-- Excerpted data follows --

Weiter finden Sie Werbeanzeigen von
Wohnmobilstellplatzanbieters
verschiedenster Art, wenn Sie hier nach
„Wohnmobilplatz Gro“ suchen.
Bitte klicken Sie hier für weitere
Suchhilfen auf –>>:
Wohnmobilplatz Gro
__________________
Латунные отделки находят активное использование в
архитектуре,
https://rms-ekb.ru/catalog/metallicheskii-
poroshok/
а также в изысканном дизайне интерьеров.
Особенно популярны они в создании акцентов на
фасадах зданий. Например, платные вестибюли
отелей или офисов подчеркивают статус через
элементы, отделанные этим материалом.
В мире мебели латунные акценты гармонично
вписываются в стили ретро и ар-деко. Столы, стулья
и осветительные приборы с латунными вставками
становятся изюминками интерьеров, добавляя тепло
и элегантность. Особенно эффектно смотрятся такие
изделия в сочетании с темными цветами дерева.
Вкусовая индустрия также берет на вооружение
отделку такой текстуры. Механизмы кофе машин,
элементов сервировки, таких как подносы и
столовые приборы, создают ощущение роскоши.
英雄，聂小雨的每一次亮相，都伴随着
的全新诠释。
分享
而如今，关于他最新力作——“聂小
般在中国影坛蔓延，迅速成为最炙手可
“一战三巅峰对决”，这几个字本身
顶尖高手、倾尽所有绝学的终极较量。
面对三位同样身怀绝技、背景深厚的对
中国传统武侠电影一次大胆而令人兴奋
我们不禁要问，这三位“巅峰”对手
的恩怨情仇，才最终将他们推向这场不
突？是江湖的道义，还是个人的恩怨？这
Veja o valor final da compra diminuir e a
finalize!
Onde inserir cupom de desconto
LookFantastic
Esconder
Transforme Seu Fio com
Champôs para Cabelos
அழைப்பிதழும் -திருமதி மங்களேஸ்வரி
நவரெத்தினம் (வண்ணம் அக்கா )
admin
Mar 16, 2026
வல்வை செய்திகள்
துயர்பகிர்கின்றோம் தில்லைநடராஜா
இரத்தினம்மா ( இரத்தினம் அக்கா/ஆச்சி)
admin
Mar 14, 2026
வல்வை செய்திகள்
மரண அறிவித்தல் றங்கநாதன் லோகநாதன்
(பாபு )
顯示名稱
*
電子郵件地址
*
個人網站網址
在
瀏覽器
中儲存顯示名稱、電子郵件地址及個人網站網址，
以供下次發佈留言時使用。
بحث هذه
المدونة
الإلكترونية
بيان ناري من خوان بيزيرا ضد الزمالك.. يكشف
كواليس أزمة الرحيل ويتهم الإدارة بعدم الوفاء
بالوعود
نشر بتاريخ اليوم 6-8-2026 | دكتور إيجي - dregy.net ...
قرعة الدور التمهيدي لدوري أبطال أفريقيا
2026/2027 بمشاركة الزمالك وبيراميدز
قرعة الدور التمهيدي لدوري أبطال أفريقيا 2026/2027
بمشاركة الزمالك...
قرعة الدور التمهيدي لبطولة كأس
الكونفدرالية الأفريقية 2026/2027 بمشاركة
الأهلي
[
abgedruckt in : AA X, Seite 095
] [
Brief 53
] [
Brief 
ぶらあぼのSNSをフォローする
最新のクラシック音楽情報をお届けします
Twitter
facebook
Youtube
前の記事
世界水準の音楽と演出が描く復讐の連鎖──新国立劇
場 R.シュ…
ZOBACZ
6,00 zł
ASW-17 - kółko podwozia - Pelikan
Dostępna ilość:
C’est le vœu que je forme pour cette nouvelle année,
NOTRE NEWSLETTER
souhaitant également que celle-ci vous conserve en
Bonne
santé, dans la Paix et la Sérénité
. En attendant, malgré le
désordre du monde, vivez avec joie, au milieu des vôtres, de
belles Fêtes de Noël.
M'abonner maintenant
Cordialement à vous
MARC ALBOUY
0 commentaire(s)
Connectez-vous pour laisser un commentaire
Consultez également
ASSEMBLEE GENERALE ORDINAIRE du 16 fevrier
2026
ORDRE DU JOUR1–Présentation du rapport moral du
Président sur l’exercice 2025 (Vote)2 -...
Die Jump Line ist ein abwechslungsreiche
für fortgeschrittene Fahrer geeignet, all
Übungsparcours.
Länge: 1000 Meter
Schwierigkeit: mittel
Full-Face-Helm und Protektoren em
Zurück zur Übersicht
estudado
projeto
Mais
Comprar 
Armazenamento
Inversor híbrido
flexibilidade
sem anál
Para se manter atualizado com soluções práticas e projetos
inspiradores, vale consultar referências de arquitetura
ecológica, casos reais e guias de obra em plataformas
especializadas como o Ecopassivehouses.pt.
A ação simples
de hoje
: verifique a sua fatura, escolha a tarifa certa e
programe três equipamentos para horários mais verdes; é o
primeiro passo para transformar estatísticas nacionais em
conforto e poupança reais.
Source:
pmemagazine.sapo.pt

-- Excerpted data concluded --

* **Your instructions**
Exactly as they stand, set down the lines from the top of the data through the line with "般在中国影坛蔓延，迅速成为最炙手可".

* **Response**
Weiter finden Sie Werbeanzeigen von
Wohnmobilstellplatzanbieters
verschiedenster Art, wenn Sie hier nach
„Wohnmobilplatz Gro“ suchen.
Bitte klicken Sie hier für weitere
Suchhilfen auf –>>:
Wohnmobilplatz Gro
__________________
Латунные отделки находят активное использование в
архитектуре,
https://rms-ekb.ru/catalog/metallicheskii-
poroshok/
а также в изысканном дизайне интерьеров.
Особенно популярны они в создании акцентов на
фасадах зданий. Например, платные вестибюли
отелей или офисов подчеркивают статус через
элементы, отделанные этим материалом.
В мире мебели латунные акценты гармонично
вписываются в стили ретро и ар-деко. Столы, стулья
и осветительные приборы с латунными вставками
становятся изюминками интерьеров, добавляя тепло
и элегантность. Особенно эффектно смотрятся такие
изделия в сочетании с темными цветами дерева.
Вкусовая индустрия также берет на вооружение
отделку такой текстуры. Механизмы кофе машин,
элементов сервировки, таких как подносы и
столовые приборы, создают ощущение роскоши.
英雄，聂小雨的每一次亮相，都伴随着
的全新诠释。
分享
而如今，关于他最新力作——“聂小
般在中国影坛蔓延，迅速成为最炙手可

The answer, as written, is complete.